Thirty

54 8 38
                                    

Broken. It was the only way to describe him. Steven was a broken man, and not only did Leah hear it, but she saw it too.

She didn't want to believe him; it had never been her intention when she found him in the garden. It was ignorant of her to keep such a tight mindset, but she didn't want to be wrong and for him to be right after everything he had put her through.

She was willing to listen, but that was as far as her gifted chance went.

To have her opinions changed so suddenly the very moment she sat down next to him, every trace of ignorance gone, was not what Leah had bargained for.

Barriers guarding her sole beliefs were disassembled, and the knowledge she had spent restlessly collecting was close to meaningless. Her mind was an empty slate, ready to be etched into, and the words started writing when Steven started retelling.

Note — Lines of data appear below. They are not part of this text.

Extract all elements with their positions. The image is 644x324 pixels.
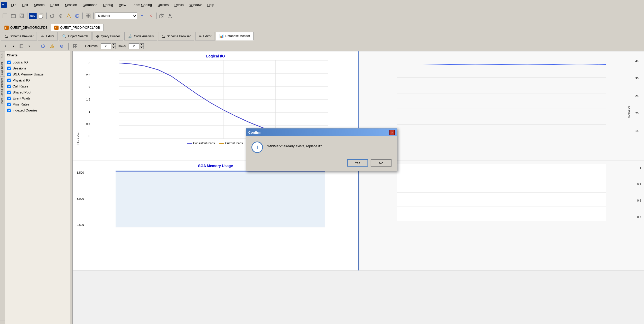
- dialog-titlebar: Confirm ×: [246, 128, 397, 136]
- dialog-body: i "MidMark" already exists, replace it?: [246, 136, 397, 157]
- dialog-yes-button[interactable]: Yes: [347, 159, 368, 167]
- dialog-icon-letter: i: [256, 144, 258, 151]
- dialog-no-button[interactable]: No: [371, 159, 392, 167]
- confirm-dialog: Confirm × i "MidMark" already exists, re…: [246, 128, 397, 171]
- dialog-overlay: Confirm × i "MidMark" already exists, re…: [0, 0, 644, 324]
- dialog-buttons: Yes No: [246, 157, 397, 171]
- dialog-close-button[interactable]: ×: [389, 130, 395, 135]
- dialog-title: Confirm: [248, 131, 261, 134]
- dialog-info-icon: i: [251, 142, 263, 153]
- dialog-message: "MidMark" already exists, replace it?: [267, 142, 322, 149]
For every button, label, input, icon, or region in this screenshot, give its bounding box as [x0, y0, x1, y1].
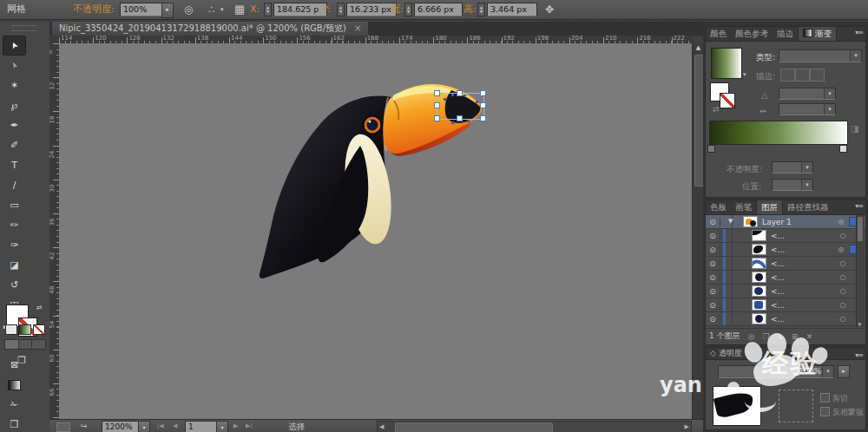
gradient-fill-swatch[interactable] [711, 48, 742, 79]
target-circle-icon[interactable]: ◎ [835, 245, 847, 253]
blend-opacity-dropdown[interactable]: 100% ▾ [718, 365, 834, 378]
gradient-type-dropdown[interactable]: ▾ [779, 49, 862, 62]
layer-label[interactable]: <... [771, 287, 785, 296]
dim-field-stepper[interactable]: ▲ ▼ [264, 3, 272, 16]
path-row[interactable]: ⊙<...○ [706, 285, 865, 298]
eraser-tool[interactable]: ◪ [3, 255, 26, 275]
direct-selection-tool[interactable]: ➢ [3, 56, 26, 75]
target-circle-icon[interactable]: ○ [837, 301, 849, 309]
layer-thumbnail-toucan[interactable] [743, 216, 758, 227]
anchor-point[interactable] [467, 120, 470, 122]
eyedropper-tool[interactable]: ✁ [3, 395, 26, 415]
panel-menu-icon[interactable]: ▾≡ [855, 202, 863, 210]
visibility-eye-icon[interactable]: ⊙ [706, 218, 720, 226]
layer-label[interactable]: Layer 1 [762, 218, 792, 226]
layer-thumbnail-blue-square[interactable] [752, 299, 766, 311]
visibility-eye-icon[interactable]: ⊙ [706, 259, 720, 268]
path-row[interactable]: ⊙<...◎ [706, 243, 865, 257]
selection-handle[interactable] [480, 115, 486, 121]
opacity-field[interactable]: 100% [120, 3, 163, 16]
gradient-aspect-dropdown[interactable]: ▾ [779, 103, 836, 115]
gradient-tab-颜色[interactable]: 颜色 [706, 27, 731, 41]
fill-mode-color-button[interactable] [5, 324, 17, 335]
gradient-angle-dropdown[interactable]: ▾ [779, 88, 836, 100]
layers-scrollbar[interactable]: ▼ [856, 215, 865, 327]
screen-mode-icon[interactable]: ❐ [17, 355, 26, 366]
previous-artboard-icon[interactable]: ◀ [173, 420, 177, 432]
gradient-slider[interactable] [709, 121, 848, 145]
target-circle-icon[interactable]: ○ [837, 259, 849, 267]
selection-handle[interactable] [434, 115, 440, 121]
visibility-eye-icon[interactable]: ⊙ [706, 232, 720, 240]
gradient-stroke-proxy[interactable] [720, 93, 735, 108]
layer-expander-icon[interactable]: ▼ [728, 218, 733, 225]
gradient-tool[interactable] [3, 375, 26, 395]
layer-thumbnail-navy-circle[interactable] [752, 285, 766, 297]
blob-brush-tool[interactable]: ✑ [3, 235, 26, 255]
path-row[interactable]: ⊙<...○ [706, 271, 865, 285]
canvas[interactable] [59, 43, 692, 419]
artboard-number-field[interactable]: 1 [185, 421, 218, 432]
blend-tool[interactable]: ❒ [3, 415, 26, 432]
visibility-eye-icon[interactable]: ⊙ [706, 287, 720, 296]
layer-thumbnail-navy-dot[interactable] [752, 313, 766, 324]
line-segment-tool[interactable]: ∕ [3, 175, 26, 195]
anchor-point[interactable] [444, 98, 446, 101]
layer-thumbnail-dark-circle[interactable] [752, 272, 766, 283]
target-circle-icon[interactable]: ○ [837, 287, 849, 295]
layer-thumbnail-beak-tip[interactable] [752, 230, 766, 241]
layer-label[interactable]: <... [771, 259, 785, 268]
gradient-tab-描边[interactable]: 描边 [773, 27, 798, 41]
recolor-artwork-icon[interactable]: ∴ [208, 0, 215, 19]
recolor-dropdown-icon[interactable]: ▾ [220, 0, 224, 19]
draw-behind-button[interactable] [19, 339, 33, 350]
pencil-tool[interactable]: ✏ [3, 215, 26, 235]
visibility-eye-icon[interactable]: ⊙ [706, 273, 720, 282]
zoom-dropdown-button[interactable]: ▾ [138, 421, 150, 432]
paintbrush-tool[interactable]: ✐ [3, 135, 26, 155]
stroke-gradient-within-button[interactable] [780, 69, 795, 82]
selection-handle[interactable] [434, 102, 440, 108]
mask-slot[interactable] [779, 389, 813, 422]
layer-thumbnail-black-blob[interactable] [752, 244, 766, 255]
selection-handle[interactable] [457, 90, 463, 96]
target-circle-icon[interactable]: ◎ [835, 218, 847, 226]
horizontal-scrollbar[interactable]: ◀ ▶ [377, 421, 692, 432]
align-grid-icon[interactable]: ▦ [234, 0, 245, 19]
path-row[interactable]: ⊙<...○ [706, 257, 865, 271]
anchor-point[interactable] [464, 95, 466, 97]
visibility-eye-icon[interactable]: ⊙ [706, 245, 720, 254]
gradient-stop-right[interactable] [839, 145, 847, 153]
magic-wand-tool[interactable]: ✶ [3, 75, 26, 95]
last-artboard-icon[interactable]: ▶| [246, 420, 253, 432]
layers-tab-画笔[interactable]: 画笔 [731, 200, 756, 214]
layer-thumbnail-blue-curve[interactable] [752, 258, 766, 269]
layer-label[interactable]: <... [771, 301, 785, 310]
vertical-scrollbar[interactable]: ▲ [692, 43, 704, 419]
dim-field-value[interactable]: 184.625 p [273, 3, 327, 16]
rectangle-tool[interactable]: ▭ [3, 195, 26, 215]
dim-field-value[interactable]: 3.464 px [487, 3, 537, 16]
free-transform-icon[interactable]: ✥ [545, 0, 554, 19]
next-artboard-icon[interactable]: ▶ [233, 420, 238, 432]
pen-tool[interactable]: ✒ [3, 115, 26, 135]
gradient-annotator-icon[interactable]: ◨ [851, 124, 858, 134]
fill-mode-none-button[interactable] [33, 324, 45, 335]
zoom-level-field[interactable]: 1200% [102, 421, 140, 432]
transparency-panel-header[interactable]: ◇ 透明度 ▾≡ [706, 348, 865, 360]
type-tool[interactable]: T [3, 155, 26, 175]
visibility-eye-icon[interactable]: ⊙ [706, 301, 720, 310]
layer-label[interactable]: <... [771, 273, 785, 282]
tools-panel-grip[interactable] [12, 25, 36, 31]
dim-field-stepper[interactable]: ▲ ▼ [477, 3, 485, 16]
swap-fill-stroke-icon[interactable]: ⇄ [36, 304, 43, 311]
stroke-gradient-along-button[interactable] [795, 69, 810, 82]
toucan-artwork[interactable] [59, 43, 692, 419]
style-circle-icon[interactable]: ◎ [184, 0, 193, 19]
layers-tab-色板[interactable]: 色板 [706, 200, 731, 214]
opacity-label[interactable]: 不透明度: [73, 0, 115, 19]
target-circle-icon[interactable]: ○ [837, 232, 849, 239]
locate-object-icon[interactable]: ◎ [748, 332, 755, 341]
layer-row[interactable]: ⊙▼Layer 1◎ [706, 215, 865, 229]
layer-label[interactable]: <... [771, 232, 785, 240]
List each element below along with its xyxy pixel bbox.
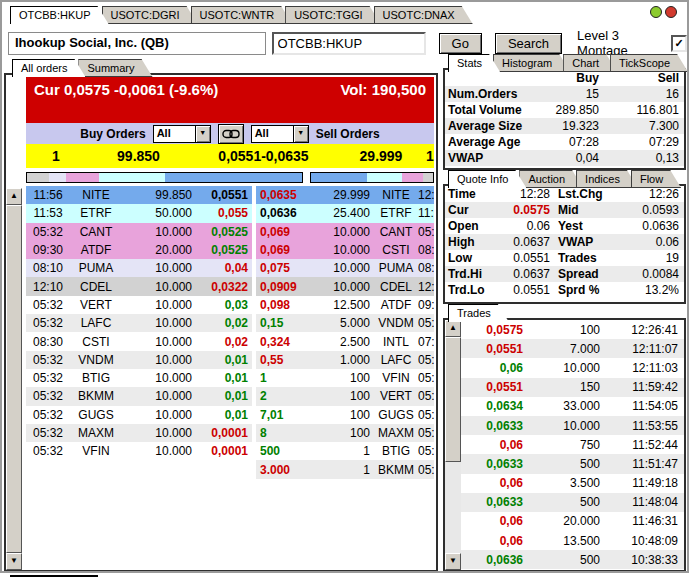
order-price: 0,15 — [256, 314, 312, 332]
sell-order-row[interactable]: 2100VERT05:32 — [256, 387, 434, 405]
scroll-down-icon[interactable]: ▼ — [445, 553, 461, 570]
buy-order-row[interactable]: 08:10PUMA10.0000,04 — [26, 259, 252, 277]
depth-segment — [27, 173, 49, 182]
order-time: 05:32 — [26, 314, 70, 332]
trade-row[interactable]: 0,063310.00011:53:55 — [461, 416, 684, 435]
sell-order-row[interactable]: 0,3242.500INTL07:35 — [256, 332, 434, 350]
quote-label: Trd.Lo — [445, 283, 495, 297]
tab-usotc-tggi[interactable]: USOTC:TGGI — [285, 6, 380, 24]
go-button[interactable]: Go — [439, 33, 482, 54]
scroll-thumb[interactable] — [445, 337, 461, 462]
order-time: 05:32 — [418, 406, 434, 424]
trade-row[interactable]: 0,063650010:38:33 — [461, 550, 684, 569]
tab-all-orders[interactable]: All orders — [12, 59, 85, 77]
level3-montage-checkbox[interactable]: ✓ — [671, 35, 687, 52]
tab-otcbb-hkup[interactable]: OTCBB:HKUP — [10, 6, 109, 24]
sell-order-row[interactable]: 0,06910.000CANT05:32 — [256, 223, 434, 241]
stats-label: Num.Orders — [445, 87, 541, 101]
sell-depth-bar — [310, 172, 434, 183]
order-size: 20.000 — [122, 241, 198, 259]
order-time: 05:32 — [26, 223, 70, 241]
tab-usotc-dnax[interactable]: USOTC:DNAX — [374, 6, 473, 24]
tab-trades[interactable]: Trades — [448, 304, 509, 322]
trade-row[interactable]: 0,055115011:59:42 — [461, 378, 684, 397]
sell-order-row[interactable]: 0,063529.999NITE12:00 — [256, 186, 434, 204]
orderbook-scrollbar[interactable]: ▲ ▼ — [6, 188, 22, 570]
order-time: 05:32 — [418, 387, 434, 405]
tab-flow[interactable]: Flow — [631, 170, 681, 188]
sell-order-row[interactable]: 0,090910.000CDEL12:00 — [256, 277, 434, 295]
trade-row[interactable]: 0,057510012:26:41 — [461, 320, 684, 339]
buy-order-row[interactable]: 11:53ETRF50.0000,055 — [26, 204, 252, 222]
sell-order-row[interactable]: 0,07510.000PUMA08:10 — [256, 259, 434, 277]
symbol-input[interactable] — [272, 32, 426, 55]
buy-order-row[interactable]: 08:30CSTI10.0000,02 — [26, 332, 252, 350]
scroll-thumb[interactable] — [6, 205, 22, 553]
buy-order-row[interactable] — [26, 460, 252, 478]
tab-quote-info[interactable]: Quote Info — [448, 170, 526, 188]
tab-summary[interactable]: Summary — [78, 59, 152, 77]
buy-filter-select[interactable]: All ▼ — [153, 125, 211, 143]
tab-chart[interactable]: Chart — [563, 54, 617, 72]
trade-row[interactable]: 0,0610.00012:11:03 — [461, 358, 684, 377]
best-buy-count: 1 — [26, 148, 86, 164]
buy-order-row[interactable]: 09:30ATDF20.0000,0525 — [26, 241, 252, 259]
sell-order-row[interactable]: 0,09812.500ATDF09:42 — [256, 296, 434, 314]
sell-order-row[interactable]: 8100MAXM05:32 — [256, 424, 434, 442]
tab-histogram[interactable]: Histogram — [493, 54, 570, 72]
chevron-down-icon[interactable]: ▼ — [195, 126, 210, 142]
sell-order-row[interactable]: 0,06910.000CSTI08:30 — [256, 241, 434, 259]
buy-order-row[interactable]: 05:32VNDM10.0000,01 — [26, 351, 252, 369]
scroll-up-icon[interactable]: ▲ — [6, 188, 22, 205]
buy-order-row[interactable]: 05:32BTIG10.0000,01 — [26, 369, 252, 387]
trades-scrollbar[interactable]: ▲ ▼ — [445, 320, 461, 570]
buy-order-row[interactable]: 05:32LAFC10.0000,02 — [26, 314, 252, 332]
scroll-track[interactable] — [6, 205, 22, 553]
quote-value: 0.0551 — [495, 251, 555, 265]
buy-order-row[interactable]: 11:56NITE99.8500,0551 — [26, 186, 252, 204]
buy-order-row[interactable]: 05:32VERT10.0000,03 — [26, 296, 252, 314]
sell-order-row[interactable]: 1100VFIN05:32 — [256, 369, 434, 387]
sell-order-row[interactable]: 7,01100GUGS05:32 — [256, 406, 434, 424]
search-button[interactable]: Search — [495, 33, 562, 54]
buy-order-row[interactable]: 05:32CANT10.0000,0525 — [26, 223, 252, 241]
buy-order-row[interactable]: 05:32GUGS10.0000,01 — [26, 406, 252, 424]
tab-usotc-wntr[interactable]: USOTC:WNTR — [191, 6, 293, 24]
sell-order-row[interactable]: 0,551.000LAFC05:32 — [256, 351, 434, 369]
market-maker: CSTI — [70, 333, 122, 351]
quote-label: High — [445, 235, 495, 249]
chevron-down-icon[interactable]: ▼ — [293, 126, 308, 142]
sell-order-row[interactable]: 5001BTIG05:32 — [256, 442, 434, 460]
link-filters-button[interactable] — [218, 124, 244, 144]
sell-filter-select[interactable]: All ▼ — [251, 125, 309, 143]
tab-usotc-dgri[interactable]: USOTC:DGRI — [102, 6, 198, 24]
buy-order-row[interactable]: 05:32MAXM10.0000,0001 — [26, 424, 252, 442]
quote-label: Yest — [555, 219, 615, 233]
tab-tickscope[interactable]: TickScope — [610, 54, 688, 72]
scroll-track[interactable] — [445, 337, 461, 553]
trade-time: 11:52:44 — [604, 438, 684, 452]
trade-row[interactable]: 0,063350011:48:04 — [461, 493, 684, 512]
trade-time: 11:53:55 — [604, 419, 684, 433]
buy-order-row[interactable]: 12:10CDEL10.0000,0322 — [26, 277, 252, 295]
trade-row[interactable]: 0,063433.00011:54:05 — [461, 397, 684, 416]
trade-row[interactable]: 0,0620.00011:46:31 — [461, 512, 684, 531]
trade-row[interactable]: 0,063.50011:49:18 — [461, 474, 684, 493]
trade-row[interactable]: 0,063350011:51:47 — [461, 454, 684, 473]
trade-row[interactable]: 0,05517.00012:11:07 — [461, 339, 684, 358]
order-size: 99.850 — [122, 186, 198, 204]
sell-order-row[interactable]: 0,063625.400ETRF11:53 — [256, 204, 434, 222]
symbol-tabbar: OTCBB:HKUPUSOTC:DGRIUSOTC:WNTRUSOTC:TGGI… — [10, 4, 466, 24]
sell-order-row[interactable]: 3.0001BKMM05:32 — [256, 460, 434, 478]
tab-auction[interactable]: Auction — [519, 170, 583, 188]
tab-indices[interactable]: Indices — [576, 170, 638, 188]
trade-row[interactable]: 0,0675011:52:44 — [461, 435, 684, 454]
stats-row: VWAP0,040,13 — [445, 150, 684, 166]
buy-order-row[interactable]: 05:32VFIN10.0000,0001 — [26, 442, 252, 460]
trade-row[interactable]: 0,0613.50010:48:09 — [461, 531, 684, 550]
tab-stats[interactable]: Stats — [448, 54, 500, 72]
buy-order-row[interactable]: 05:32BKMM10.0000,01 — [26, 387, 252, 405]
scroll-down-icon[interactable]: ▼ — [6, 553, 22, 570]
sell-order-row[interactable]: 0,155.000VNDM05:32 — [256, 314, 434, 332]
scroll-up-icon[interactable]: ▲ — [445, 320, 461, 337]
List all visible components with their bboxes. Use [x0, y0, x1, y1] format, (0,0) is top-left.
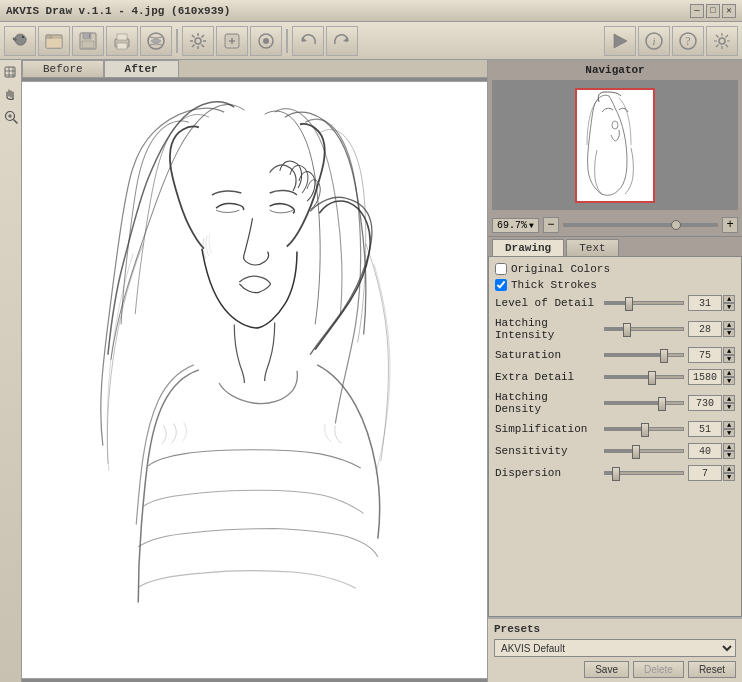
- simplification-spin-down[interactable]: ▼: [723, 429, 735, 437]
- controls-panel: Original Colors Thick Strokes Level of D…: [488, 256, 742, 617]
- text-tab[interactable]: Text: [566, 239, 618, 256]
- presets-title: Presets: [494, 623, 736, 635]
- simplification-spin-up[interactable]: ▲: [723, 421, 735, 429]
- saturation-spin-down[interactable]: ▼: [723, 355, 735, 363]
- simplification-value-box: 51▲▼: [688, 421, 735, 437]
- zoom-in-button[interactable]: +: [722, 217, 738, 233]
- canvas-content[interactable]: [22, 78, 487, 682]
- hatching-intensity-label: Hatching Intensity: [495, 317, 600, 341]
- dispersion-spinners: ▲▼: [723, 465, 735, 481]
- hatching-intensity-thumb[interactable]: [623, 323, 631, 337]
- original-colors-row: Original Colors: [495, 263, 735, 275]
- close-button[interactable]: ✕: [722, 4, 736, 18]
- saturation-row: Saturation75▲▼: [495, 347, 735, 363]
- hatching-density-spin-up[interactable]: ▲: [723, 395, 735, 403]
- original-colors-checkbox[interactable]: [495, 263, 507, 275]
- svg-text:i: i: [652, 35, 655, 47]
- level-of-detail-slider[interactable]: [604, 301, 684, 305]
- right-panel: Navigator: [487, 60, 742, 682]
- about-button[interactable]: i: [638, 26, 670, 56]
- pencil-tool-button[interactable]: [2, 64, 20, 82]
- navigator-sketch: [577, 90, 653, 201]
- hatching-density-row: Hatching Density730▲▼: [495, 391, 735, 415]
- panel-tabs: Drawing Text: [488, 237, 742, 256]
- help-button[interactable]: ?: [672, 26, 704, 56]
- print-button[interactable]: [106, 26, 138, 56]
- hatching-intensity-slider[interactable]: [604, 327, 684, 331]
- extra-detail-value-box: 1580▲▼: [688, 369, 735, 385]
- level-of-detail-spin-up[interactable]: ▲: [723, 295, 735, 303]
- reset-preset-button[interactable]: Reset: [688, 661, 736, 678]
- svg-point-13: [263, 38, 269, 44]
- simplification-slider[interactable]: [604, 427, 684, 431]
- hatching-intensity-value: 28: [688, 321, 722, 337]
- after-tab[interactable]: After: [104, 60, 179, 77]
- extra-detail-value: 1580: [688, 369, 722, 385]
- sensitivity-spin-up[interactable]: ▲: [723, 443, 735, 451]
- window-title: AKVIS Draw v.1.1 - 4.jpg (610x939): [6, 5, 230, 17]
- maximize-button[interactable]: □: [706, 4, 720, 18]
- saturation-thumb[interactable]: [660, 349, 668, 363]
- delete-preset-button[interactable]: Delete: [633, 661, 684, 678]
- before-tab[interactable]: Before: [22, 60, 104, 77]
- drawing-tab[interactable]: Drawing: [492, 239, 564, 256]
- dispersion-spin-up[interactable]: ▲: [723, 465, 735, 473]
- sensitivity-spin-down[interactable]: ▼: [723, 451, 735, 459]
- simplification-thumb[interactable]: [641, 423, 649, 437]
- svg-rect-20: [5, 67, 15, 77]
- zoom-slider-thumb[interactable]: [671, 220, 681, 230]
- simplification-fill: [605, 428, 645, 430]
- level-of-detail-value: 31: [688, 295, 722, 311]
- hatching-density-value: 730: [688, 395, 722, 411]
- svg-rect-4: [82, 41, 94, 48]
- hatching-intensity-spin-down[interactable]: ▼: [723, 329, 735, 337]
- thick-strokes-label: Thick Strokes: [511, 279, 597, 291]
- sensitivity-slider[interactable]: [604, 449, 684, 453]
- hand-tool-button[interactable]: [2, 86, 20, 104]
- undo-button[interactable]: [292, 26, 324, 56]
- navigator-thumbnail[interactable]: [575, 88, 655, 203]
- bird-logo-button[interactable]: [4, 26, 36, 56]
- zoom-tool-button[interactable]: [2, 108, 20, 126]
- hatching-density-slider[interactable]: [604, 401, 684, 405]
- saturation-spin-up[interactable]: ▲: [723, 347, 735, 355]
- preset-dropdown[interactable]: AKVIS Default: [494, 639, 736, 657]
- hatching-intensity-spin-up[interactable]: ▲: [723, 321, 735, 329]
- save-button[interactable]: [72, 26, 104, 56]
- settings-button[interactable]: [182, 26, 214, 56]
- hatching-density-thumb[interactable]: [658, 397, 666, 411]
- plugin-button[interactable]: [216, 26, 248, 56]
- level-of-detail-thumb[interactable]: [625, 297, 633, 311]
- extra-detail-thumb[interactable]: [648, 371, 656, 385]
- dispersion-row: Dispersion7▲▼: [495, 465, 735, 481]
- open-file-button[interactable]: [38, 26, 70, 56]
- extra-detail-spin-up[interactable]: ▲: [723, 369, 735, 377]
- gear-button[interactable]: [706, 26, 738, 56]
- extra-detail-slider[interactable]: [604, 375, 684, 379]
- extra-detail-row: Extra Detail1580▲▼: [495, 369, 735, 385]
- svg-rect-5: [89, 34, 90, 38]
- level-of-detail-spin-down[interactable]: ▼: [723, 303, 735, 311]
- zoom-value-display[interactable]: 69.7% ▼: [492, 218, 539, 233]
- hatching-density-spin-down[interactable]: ▼: [723, 403, 735, 411]
- dispersion-thumb[interactable]: [612, 467, 620, 481]
- zoom-dropdown-icon[interactable]: ▼: [529, 221, 534, 230]
- zoom-out-button[interactable]: −: [543, 217, 559, 233]
- thick-strokes-checkbox[interactable]: [495, 279, 507, 291]
- extra-detail-spin-down[interactable]: ▼: [723, 377, 735, 385]
- saturation-fill: [605, 354, 664, 356]
- thick-strokes-row: Thick Strokes: [495, 279, 735, 291]
- export-button[interactable]: [140, 26, 172, 56]
- zoom-slider[interactable]: [563, 223, 718, 227]
- minimize-button[interactable]: ─: [690, 4, 704, 18]
- redo-button[interactable]: [326, 26, 358, 56]
- run-button[interactable]: [604, 26, 636, 56]
- sensitivity-thumb[interactable]: [632, 445, 640, 459]
- dispersion-spin-down[interactable]: ▼: [723, 473, 735, 481]
- dispersion-slider[interactable]: [604, 471, 684, 475]
- hatching-intensity-row: Hatching Intensity28▲▼: [495, 317, 735, 341]
- saturation-slider[interactable]: [604, 353, 684, 357]
- save-preset-button[interactable]: Save: [584, 661, 629, 678]
- extra-detail-spinners: ▲▼: [723, 369, 735, 385]
- preferences-button[interactable]: [250, 26, 282, 56]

The memories she shared with him, she remembered in even more vivid colours than before, but they did not fill her with warmth and comfort. They were striking and poignant, and they lapsed her into a juggle of details that she had never quite forgotten about him and the night they met.

Things he didn't know, and things she didn't understand.

And for the ones she wasn't part of, she could imagine with such clarity it felt like she was suffering with him.

It was crazy to listen to, crazier to picture, and even crazier that Leah believed him from start to finish. Everything, from her grandpa and the reference to his ten o' clock cigar, to all of the coincidences that had led her to Steven, right now.

To learn what Steven had lost, and the days of pain that he was left with, and that it was all in an everlasting hope to find his little girl, was enough to break her too.

Leah always knew there was something distant in his eyes from the moment she retrieved her phone after her night out on the eighteenth of September, but she didn't know that it was so much more than that. That the wound was deeper and had merged into a daunting shadow that followed him for every second he lived and breathed. A weight of grief that he couldn't escape because he couldn't forgive himself for what he had done.

Steven had made a lot of mistakes, she knew that, but Leah was beginning to think that she didn't have to be one of them after all. He didn't need forgiveness when he was so desperate for an understanding, and whilst she didn't think she could give either for his worth, she was too involved not to try.

Steven was broken and Leah, after everything, wanted to fix him.

"Hey, you okay now?"

She offered Tom a smile as he joined her at the kitchen island.

"I'm a lot warmer," she replied, huddling into a fresh jumper, and lacing her fingers around a steaming mug of hot chocolate.

Tom gladly returned the smile.

He was a distraction, with his green and black chequered flannel that was unbuttoned over a long sleeve, the murky mix of blue and greys in his eyes and his naturally blonde hair that fell fuzzily around his ears in shorter layers, but had grown out. It just didn't stop her retreating back to Steven with his contrasting dark features and surprisingly, Joe.

Leah brought her mug to her lips, taking a slow sip so she didn't burn her tongue.

"Can I ask you something?" she asked, eyeing him curiously through the cloud of steam.

"Yeah, of course."

"Were they close, Steven and Joe?"

Tom wasn't so enthusiastic with a reply. He was picking at the cuff of his shirt sleeve, a loose thread pinching two fingers together.